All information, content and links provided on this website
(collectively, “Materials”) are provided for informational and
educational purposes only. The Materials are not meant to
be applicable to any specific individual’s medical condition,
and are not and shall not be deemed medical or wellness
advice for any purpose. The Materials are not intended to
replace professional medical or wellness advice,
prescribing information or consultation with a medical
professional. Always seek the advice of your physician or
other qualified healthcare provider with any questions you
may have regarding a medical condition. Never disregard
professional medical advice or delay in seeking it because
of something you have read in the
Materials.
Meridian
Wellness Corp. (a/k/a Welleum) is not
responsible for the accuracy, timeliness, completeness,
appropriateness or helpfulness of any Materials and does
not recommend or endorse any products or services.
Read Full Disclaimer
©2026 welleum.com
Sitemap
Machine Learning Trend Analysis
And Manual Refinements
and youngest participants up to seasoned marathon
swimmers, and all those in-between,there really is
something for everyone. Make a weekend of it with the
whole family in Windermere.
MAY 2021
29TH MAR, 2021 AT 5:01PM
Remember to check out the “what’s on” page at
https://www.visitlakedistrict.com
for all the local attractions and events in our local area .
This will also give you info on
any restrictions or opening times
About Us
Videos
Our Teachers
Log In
##########
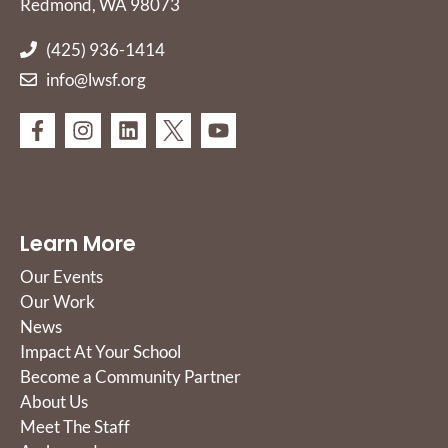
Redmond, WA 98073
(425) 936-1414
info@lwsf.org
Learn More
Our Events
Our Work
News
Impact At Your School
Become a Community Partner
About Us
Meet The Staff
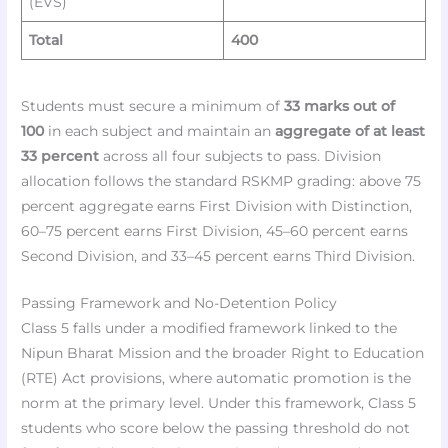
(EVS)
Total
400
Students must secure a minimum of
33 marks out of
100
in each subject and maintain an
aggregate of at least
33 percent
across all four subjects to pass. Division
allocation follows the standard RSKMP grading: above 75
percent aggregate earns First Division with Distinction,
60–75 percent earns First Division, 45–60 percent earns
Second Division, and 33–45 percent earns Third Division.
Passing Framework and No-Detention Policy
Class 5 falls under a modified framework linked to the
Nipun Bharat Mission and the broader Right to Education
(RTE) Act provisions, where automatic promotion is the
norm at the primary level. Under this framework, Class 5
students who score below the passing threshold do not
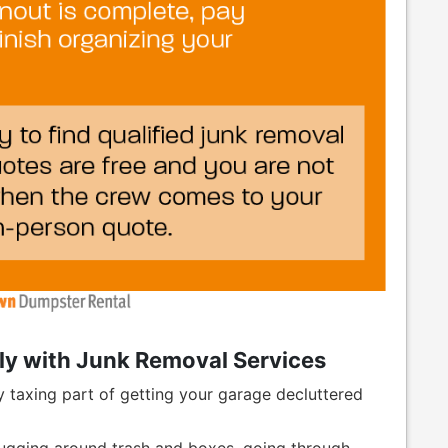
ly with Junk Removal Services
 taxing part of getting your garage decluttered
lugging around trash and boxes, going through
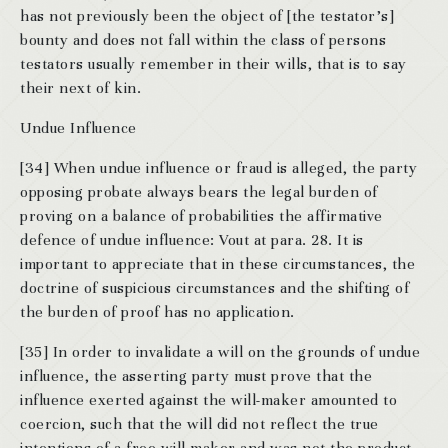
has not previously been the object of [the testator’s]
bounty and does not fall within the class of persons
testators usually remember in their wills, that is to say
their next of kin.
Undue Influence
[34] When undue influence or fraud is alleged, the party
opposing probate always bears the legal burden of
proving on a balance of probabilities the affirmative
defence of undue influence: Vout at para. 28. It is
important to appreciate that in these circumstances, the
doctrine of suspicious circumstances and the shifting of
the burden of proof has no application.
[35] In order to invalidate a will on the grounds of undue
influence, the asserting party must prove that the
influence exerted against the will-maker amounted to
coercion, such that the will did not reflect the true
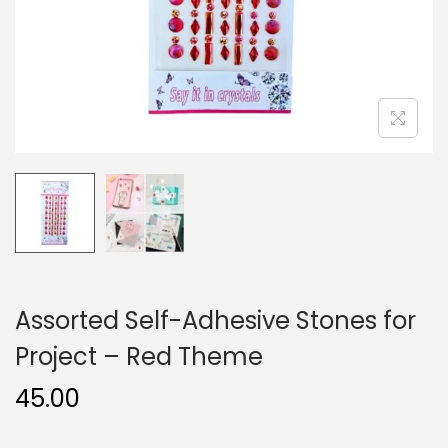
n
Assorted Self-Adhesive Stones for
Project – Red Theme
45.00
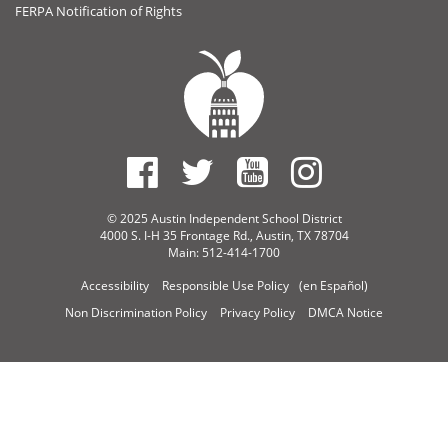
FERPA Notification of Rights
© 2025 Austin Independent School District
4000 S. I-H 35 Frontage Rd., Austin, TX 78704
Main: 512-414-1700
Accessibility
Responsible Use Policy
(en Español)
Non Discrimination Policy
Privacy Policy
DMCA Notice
##########
# [GOAL OF THE EXERCISE]
Return every line from the entries that holds the string "does".

# [REPLY]
appropriateness or helpfulness of any Materials and does
bounty and does not fall within the class of persons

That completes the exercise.